### [Extracted entries]

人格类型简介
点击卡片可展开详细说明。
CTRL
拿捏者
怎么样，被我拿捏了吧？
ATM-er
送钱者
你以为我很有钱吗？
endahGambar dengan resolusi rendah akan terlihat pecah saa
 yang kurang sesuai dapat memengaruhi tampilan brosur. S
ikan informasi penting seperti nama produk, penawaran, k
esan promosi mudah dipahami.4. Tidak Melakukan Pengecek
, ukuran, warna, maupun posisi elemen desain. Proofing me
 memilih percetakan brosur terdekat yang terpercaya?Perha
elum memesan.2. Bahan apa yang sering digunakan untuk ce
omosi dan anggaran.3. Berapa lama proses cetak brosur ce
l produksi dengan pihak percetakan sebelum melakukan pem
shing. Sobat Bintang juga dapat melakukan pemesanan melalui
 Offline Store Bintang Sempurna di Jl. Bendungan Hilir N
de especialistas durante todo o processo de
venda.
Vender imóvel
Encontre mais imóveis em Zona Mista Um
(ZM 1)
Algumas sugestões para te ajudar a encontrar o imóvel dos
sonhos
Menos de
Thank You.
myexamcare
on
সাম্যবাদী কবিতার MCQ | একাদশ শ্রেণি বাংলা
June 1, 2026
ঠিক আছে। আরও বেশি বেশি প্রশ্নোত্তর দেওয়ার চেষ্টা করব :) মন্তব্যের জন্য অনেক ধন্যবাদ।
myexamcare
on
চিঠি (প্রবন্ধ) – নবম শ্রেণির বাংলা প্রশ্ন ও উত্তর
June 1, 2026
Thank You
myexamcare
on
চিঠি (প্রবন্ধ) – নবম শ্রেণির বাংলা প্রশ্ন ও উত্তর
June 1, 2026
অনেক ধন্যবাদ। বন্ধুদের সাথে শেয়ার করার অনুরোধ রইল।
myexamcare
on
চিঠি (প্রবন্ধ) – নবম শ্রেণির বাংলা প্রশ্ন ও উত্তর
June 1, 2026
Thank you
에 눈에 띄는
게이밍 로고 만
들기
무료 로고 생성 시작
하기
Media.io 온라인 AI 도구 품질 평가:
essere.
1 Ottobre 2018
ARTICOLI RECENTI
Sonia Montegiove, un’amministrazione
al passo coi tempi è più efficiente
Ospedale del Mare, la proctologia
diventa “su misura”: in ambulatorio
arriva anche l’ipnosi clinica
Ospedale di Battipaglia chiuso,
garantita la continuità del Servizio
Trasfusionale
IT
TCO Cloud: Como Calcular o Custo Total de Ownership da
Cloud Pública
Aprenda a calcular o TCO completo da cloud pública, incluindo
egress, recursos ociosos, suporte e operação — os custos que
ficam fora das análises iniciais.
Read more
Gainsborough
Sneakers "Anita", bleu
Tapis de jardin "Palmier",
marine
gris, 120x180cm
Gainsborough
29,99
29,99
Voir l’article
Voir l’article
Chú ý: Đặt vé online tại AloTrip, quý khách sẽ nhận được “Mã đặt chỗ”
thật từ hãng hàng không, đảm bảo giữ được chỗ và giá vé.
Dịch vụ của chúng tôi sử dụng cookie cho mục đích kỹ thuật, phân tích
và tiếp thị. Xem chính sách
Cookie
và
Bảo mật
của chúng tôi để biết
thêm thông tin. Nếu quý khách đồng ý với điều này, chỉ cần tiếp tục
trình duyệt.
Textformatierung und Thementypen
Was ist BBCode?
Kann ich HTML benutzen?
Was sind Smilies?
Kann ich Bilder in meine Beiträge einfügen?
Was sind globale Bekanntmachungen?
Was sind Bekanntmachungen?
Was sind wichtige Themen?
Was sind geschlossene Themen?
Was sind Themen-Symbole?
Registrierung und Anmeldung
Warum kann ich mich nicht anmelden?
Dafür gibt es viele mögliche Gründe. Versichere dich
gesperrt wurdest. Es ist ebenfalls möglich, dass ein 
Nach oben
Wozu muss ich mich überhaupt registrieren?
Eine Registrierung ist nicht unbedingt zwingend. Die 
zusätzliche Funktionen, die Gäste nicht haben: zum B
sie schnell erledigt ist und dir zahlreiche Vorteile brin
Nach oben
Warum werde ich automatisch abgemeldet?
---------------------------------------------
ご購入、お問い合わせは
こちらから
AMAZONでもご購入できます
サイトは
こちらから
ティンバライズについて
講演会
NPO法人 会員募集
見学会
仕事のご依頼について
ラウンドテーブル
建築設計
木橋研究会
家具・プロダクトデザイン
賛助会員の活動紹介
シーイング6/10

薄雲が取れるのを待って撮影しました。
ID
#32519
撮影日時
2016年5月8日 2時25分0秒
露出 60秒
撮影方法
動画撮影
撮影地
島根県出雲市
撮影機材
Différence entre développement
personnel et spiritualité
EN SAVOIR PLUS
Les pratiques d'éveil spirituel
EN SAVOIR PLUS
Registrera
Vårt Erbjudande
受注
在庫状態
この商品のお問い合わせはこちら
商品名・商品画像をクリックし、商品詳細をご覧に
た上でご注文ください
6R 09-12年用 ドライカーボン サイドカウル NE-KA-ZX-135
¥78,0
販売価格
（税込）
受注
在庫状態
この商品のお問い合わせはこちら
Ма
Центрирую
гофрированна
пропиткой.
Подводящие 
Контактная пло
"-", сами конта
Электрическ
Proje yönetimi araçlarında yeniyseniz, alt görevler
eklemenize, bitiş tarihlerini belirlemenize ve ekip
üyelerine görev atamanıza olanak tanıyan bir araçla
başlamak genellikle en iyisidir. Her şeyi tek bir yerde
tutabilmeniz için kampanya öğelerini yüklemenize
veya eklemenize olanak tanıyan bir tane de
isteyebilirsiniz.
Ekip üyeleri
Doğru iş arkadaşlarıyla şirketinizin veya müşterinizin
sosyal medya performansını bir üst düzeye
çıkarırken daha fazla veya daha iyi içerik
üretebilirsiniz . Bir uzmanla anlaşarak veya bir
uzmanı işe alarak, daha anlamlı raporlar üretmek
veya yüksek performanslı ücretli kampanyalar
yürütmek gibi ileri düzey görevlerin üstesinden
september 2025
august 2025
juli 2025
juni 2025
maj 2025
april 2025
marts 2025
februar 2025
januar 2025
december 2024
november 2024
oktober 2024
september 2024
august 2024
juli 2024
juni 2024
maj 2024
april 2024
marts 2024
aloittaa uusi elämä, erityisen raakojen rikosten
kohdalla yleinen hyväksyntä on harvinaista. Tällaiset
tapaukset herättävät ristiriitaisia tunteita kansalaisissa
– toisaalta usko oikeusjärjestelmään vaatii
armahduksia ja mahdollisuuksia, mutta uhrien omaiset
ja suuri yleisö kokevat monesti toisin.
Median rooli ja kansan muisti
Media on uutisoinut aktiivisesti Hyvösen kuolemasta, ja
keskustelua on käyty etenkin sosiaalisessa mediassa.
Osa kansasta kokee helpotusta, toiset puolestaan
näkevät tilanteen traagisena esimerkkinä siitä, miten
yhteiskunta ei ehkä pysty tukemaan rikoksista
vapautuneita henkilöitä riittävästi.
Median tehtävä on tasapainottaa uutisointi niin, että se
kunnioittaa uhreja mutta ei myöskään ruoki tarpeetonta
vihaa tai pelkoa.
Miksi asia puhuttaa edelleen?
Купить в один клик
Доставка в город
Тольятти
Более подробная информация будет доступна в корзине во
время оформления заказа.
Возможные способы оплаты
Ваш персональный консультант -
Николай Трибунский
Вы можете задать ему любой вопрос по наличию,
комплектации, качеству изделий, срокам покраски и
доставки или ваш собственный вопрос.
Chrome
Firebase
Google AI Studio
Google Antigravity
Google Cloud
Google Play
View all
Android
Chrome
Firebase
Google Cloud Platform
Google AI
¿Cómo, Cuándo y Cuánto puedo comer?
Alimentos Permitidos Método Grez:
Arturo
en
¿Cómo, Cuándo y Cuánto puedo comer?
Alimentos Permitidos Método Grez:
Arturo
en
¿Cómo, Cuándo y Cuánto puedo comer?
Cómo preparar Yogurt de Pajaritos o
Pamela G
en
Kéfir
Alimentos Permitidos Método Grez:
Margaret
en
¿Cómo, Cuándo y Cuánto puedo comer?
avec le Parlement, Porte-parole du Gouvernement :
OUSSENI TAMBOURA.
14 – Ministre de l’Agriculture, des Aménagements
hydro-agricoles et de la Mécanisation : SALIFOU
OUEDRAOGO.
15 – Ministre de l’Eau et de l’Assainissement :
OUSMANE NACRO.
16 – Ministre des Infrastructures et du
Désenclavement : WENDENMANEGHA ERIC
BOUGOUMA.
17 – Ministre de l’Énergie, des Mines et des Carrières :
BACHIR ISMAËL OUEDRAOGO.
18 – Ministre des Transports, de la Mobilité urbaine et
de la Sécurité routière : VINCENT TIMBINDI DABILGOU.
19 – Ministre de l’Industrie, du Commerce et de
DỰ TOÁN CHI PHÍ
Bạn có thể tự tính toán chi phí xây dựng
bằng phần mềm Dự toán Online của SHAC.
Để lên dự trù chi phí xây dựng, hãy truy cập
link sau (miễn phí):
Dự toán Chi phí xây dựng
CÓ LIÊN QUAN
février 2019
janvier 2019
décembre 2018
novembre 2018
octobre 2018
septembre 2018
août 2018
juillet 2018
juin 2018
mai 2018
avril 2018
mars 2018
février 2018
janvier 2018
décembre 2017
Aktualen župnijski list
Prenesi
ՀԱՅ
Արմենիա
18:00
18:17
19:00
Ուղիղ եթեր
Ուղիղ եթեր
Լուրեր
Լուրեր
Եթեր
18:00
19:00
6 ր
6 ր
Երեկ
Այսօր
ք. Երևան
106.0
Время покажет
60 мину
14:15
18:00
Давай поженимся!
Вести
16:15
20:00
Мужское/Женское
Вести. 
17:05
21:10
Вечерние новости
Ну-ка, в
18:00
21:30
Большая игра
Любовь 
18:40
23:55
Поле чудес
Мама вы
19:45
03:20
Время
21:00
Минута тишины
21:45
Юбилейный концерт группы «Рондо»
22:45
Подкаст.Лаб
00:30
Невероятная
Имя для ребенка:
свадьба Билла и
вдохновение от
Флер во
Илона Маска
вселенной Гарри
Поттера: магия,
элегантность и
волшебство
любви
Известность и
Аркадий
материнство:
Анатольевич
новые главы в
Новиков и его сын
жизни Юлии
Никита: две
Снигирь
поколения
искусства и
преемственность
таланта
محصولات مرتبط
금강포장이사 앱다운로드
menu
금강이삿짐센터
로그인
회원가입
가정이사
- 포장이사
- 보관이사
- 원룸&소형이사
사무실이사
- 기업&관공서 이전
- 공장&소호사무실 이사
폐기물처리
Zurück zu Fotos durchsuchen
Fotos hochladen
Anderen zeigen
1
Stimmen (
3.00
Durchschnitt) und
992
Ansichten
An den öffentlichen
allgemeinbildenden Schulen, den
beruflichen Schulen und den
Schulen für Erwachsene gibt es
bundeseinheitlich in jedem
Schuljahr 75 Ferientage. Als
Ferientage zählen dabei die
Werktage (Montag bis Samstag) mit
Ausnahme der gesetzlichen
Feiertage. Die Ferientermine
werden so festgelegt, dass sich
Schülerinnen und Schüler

### [Problem to solve]
A single number is the whole answer: how many lines of the records contain the word "Ministre".

### [Solution to the exercise]
6